• **Task to carry out**
Search the records for the string "button". Copy each line where it occurs.

• **Record excerpts**
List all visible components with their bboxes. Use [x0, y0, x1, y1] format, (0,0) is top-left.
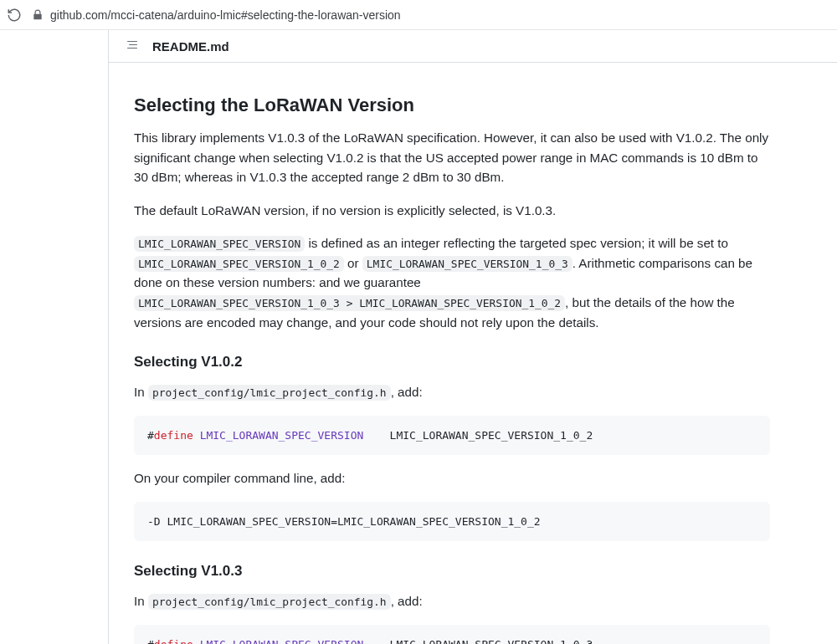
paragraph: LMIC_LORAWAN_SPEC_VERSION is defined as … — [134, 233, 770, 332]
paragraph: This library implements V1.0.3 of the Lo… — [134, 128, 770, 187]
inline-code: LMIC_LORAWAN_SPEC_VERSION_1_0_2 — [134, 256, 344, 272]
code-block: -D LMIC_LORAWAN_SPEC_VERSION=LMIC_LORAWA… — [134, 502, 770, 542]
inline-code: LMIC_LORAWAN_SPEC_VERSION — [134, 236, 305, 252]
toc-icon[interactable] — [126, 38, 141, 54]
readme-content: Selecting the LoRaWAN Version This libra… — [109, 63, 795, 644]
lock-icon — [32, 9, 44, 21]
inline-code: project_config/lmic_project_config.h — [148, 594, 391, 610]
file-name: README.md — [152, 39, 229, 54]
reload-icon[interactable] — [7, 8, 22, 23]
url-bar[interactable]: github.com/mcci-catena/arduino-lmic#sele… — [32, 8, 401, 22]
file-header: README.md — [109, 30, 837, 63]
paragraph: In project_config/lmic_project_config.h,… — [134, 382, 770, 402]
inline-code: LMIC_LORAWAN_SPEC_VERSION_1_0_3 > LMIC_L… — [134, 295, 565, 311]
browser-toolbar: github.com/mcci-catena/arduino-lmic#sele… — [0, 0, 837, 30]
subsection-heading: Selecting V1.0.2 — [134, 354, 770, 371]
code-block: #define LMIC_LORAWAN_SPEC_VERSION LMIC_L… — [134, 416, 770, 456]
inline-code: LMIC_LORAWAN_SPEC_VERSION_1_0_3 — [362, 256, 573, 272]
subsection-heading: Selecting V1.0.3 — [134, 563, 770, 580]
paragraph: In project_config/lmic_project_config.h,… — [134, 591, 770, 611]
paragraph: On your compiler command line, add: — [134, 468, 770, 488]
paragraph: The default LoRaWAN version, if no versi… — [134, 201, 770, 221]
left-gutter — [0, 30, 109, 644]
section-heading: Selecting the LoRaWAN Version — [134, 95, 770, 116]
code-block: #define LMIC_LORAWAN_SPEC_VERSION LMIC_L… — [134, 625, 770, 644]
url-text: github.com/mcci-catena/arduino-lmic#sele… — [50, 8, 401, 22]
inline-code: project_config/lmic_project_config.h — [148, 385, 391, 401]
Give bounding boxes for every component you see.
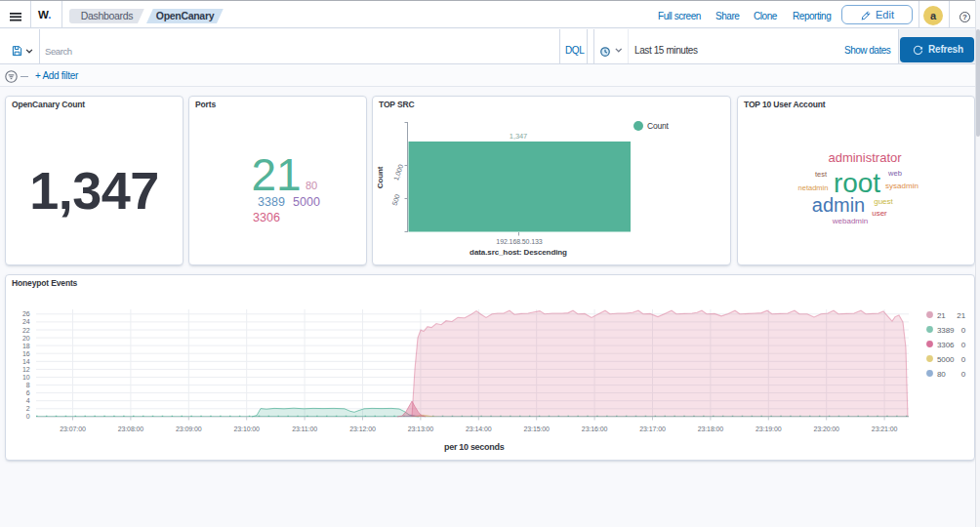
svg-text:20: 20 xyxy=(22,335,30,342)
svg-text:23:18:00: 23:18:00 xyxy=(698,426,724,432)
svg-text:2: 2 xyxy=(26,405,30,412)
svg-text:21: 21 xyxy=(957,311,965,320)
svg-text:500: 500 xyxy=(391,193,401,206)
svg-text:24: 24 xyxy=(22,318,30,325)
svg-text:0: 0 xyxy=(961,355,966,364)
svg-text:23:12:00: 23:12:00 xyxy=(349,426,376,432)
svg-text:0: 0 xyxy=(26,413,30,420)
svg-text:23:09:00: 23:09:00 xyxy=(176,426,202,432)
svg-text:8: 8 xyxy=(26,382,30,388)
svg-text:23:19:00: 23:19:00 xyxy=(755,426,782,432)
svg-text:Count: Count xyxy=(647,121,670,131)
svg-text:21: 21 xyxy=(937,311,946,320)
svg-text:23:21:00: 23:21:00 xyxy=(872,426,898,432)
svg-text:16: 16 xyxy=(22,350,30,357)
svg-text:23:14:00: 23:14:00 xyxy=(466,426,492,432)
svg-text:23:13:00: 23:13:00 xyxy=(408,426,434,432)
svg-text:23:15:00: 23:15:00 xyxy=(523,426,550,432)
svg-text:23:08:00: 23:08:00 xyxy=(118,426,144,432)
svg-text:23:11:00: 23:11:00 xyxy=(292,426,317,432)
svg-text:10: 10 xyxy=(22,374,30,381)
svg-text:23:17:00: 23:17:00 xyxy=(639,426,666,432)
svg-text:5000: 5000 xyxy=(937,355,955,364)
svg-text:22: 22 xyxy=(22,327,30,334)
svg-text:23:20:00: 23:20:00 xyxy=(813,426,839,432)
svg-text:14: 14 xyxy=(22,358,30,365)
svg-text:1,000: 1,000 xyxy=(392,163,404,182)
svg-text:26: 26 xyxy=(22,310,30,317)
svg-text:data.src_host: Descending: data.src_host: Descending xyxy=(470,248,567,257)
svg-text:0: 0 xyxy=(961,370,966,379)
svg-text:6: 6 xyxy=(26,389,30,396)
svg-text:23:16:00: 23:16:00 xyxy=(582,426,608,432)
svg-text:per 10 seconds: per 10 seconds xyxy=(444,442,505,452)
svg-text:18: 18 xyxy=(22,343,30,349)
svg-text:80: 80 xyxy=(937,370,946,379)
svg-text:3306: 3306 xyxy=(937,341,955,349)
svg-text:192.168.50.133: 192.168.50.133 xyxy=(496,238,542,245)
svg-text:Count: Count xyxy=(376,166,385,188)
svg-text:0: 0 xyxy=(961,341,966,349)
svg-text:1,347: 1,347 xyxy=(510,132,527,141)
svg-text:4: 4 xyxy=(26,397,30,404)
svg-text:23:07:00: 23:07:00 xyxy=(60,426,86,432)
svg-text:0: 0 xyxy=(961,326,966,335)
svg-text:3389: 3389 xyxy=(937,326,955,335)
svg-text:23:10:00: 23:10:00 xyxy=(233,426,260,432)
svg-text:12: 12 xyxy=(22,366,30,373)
* * *
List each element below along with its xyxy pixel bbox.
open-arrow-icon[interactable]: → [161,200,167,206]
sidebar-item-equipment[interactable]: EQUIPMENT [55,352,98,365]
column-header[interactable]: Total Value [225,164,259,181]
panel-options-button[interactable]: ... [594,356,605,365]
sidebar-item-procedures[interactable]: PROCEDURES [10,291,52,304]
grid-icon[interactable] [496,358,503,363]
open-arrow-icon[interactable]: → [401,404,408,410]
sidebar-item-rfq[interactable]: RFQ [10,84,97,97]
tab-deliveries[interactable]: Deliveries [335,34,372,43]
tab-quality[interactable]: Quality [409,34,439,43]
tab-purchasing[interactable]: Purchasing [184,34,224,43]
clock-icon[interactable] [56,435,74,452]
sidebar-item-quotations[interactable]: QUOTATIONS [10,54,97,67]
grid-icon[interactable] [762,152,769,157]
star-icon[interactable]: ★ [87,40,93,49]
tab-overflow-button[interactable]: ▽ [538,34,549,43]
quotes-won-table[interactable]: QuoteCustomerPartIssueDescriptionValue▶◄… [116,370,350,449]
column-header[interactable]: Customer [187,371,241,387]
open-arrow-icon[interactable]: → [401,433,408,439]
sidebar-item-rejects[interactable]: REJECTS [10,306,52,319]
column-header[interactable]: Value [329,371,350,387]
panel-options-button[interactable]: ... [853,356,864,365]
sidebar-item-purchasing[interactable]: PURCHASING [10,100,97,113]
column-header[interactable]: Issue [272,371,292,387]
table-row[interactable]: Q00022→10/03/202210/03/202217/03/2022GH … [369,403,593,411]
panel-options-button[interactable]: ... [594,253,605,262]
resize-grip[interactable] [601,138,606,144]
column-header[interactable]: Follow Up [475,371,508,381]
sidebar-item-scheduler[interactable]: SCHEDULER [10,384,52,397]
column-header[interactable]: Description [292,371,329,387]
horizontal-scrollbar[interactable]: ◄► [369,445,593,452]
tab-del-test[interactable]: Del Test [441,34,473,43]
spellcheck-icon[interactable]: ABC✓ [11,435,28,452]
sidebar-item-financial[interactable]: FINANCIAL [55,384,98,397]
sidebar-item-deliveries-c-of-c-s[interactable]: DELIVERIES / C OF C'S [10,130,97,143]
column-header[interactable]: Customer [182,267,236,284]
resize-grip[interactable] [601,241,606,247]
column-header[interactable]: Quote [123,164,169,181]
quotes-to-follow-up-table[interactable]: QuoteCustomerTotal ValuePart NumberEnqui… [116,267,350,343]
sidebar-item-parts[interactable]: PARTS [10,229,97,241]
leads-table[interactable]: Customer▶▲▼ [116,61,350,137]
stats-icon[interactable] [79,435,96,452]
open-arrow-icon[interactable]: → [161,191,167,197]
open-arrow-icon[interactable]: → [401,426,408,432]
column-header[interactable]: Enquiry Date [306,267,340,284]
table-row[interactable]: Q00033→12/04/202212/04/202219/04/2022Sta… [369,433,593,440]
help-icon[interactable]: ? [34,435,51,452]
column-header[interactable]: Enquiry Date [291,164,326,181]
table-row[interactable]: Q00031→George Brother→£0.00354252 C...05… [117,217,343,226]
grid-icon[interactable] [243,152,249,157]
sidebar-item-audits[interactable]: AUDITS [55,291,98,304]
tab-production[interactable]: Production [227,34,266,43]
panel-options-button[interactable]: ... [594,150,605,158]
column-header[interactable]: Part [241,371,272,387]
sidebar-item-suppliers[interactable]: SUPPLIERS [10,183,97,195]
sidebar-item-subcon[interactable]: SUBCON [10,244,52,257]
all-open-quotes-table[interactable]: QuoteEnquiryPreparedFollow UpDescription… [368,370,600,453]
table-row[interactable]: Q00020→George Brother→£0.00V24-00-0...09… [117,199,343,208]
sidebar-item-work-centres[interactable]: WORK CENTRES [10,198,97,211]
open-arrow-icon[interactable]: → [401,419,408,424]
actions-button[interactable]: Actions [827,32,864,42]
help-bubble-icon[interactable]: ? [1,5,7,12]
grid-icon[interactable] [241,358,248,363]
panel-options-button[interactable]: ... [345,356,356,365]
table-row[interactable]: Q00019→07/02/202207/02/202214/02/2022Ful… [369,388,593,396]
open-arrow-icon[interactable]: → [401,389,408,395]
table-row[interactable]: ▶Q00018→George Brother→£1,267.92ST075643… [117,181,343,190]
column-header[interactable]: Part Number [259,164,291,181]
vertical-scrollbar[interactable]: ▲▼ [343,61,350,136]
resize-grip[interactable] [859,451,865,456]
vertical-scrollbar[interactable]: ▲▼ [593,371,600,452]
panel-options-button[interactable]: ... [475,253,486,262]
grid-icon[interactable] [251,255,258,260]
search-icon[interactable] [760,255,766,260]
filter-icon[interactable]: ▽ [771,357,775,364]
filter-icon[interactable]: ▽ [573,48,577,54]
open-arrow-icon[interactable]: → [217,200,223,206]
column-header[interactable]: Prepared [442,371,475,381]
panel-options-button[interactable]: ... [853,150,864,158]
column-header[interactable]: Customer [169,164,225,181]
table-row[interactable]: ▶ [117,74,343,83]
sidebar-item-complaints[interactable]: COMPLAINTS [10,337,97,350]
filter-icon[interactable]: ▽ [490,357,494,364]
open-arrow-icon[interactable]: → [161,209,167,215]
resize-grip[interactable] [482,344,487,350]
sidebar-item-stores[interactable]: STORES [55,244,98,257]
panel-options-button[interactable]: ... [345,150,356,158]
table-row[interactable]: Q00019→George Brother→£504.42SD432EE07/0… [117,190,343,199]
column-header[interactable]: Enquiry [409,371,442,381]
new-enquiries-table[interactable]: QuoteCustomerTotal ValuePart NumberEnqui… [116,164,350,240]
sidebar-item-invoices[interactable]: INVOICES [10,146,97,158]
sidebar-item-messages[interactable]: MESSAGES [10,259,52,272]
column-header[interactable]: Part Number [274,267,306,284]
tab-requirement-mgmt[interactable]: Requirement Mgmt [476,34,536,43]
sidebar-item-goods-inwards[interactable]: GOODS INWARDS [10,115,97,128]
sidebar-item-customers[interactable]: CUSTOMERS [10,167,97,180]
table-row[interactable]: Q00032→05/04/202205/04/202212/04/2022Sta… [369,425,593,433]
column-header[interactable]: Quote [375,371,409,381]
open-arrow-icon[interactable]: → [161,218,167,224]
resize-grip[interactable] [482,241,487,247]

• **Written solution**
panel-options-button[interactable]: ... [594,356,605,365]
tab-overflow-button[interactable]: ▽ [538,34,549,43]
panel-options-button[interactable]: ... [853,356,864,365]
panel-options-button[interactable]: ... [594,253,605,262]
panel-options-button[interactable]: ... [594,150,605,158]
actions-button[interactable]: Actions [827,32,864,42]
panel-options-button[interactable]: ... [345,356,356,365]
panel-options-button[interactable]: ... [475,253,486,262]
panel-options-button[interactable]: ... [853,150,864,158]
panel-options-button[interactable]: ... [345,150,356,158]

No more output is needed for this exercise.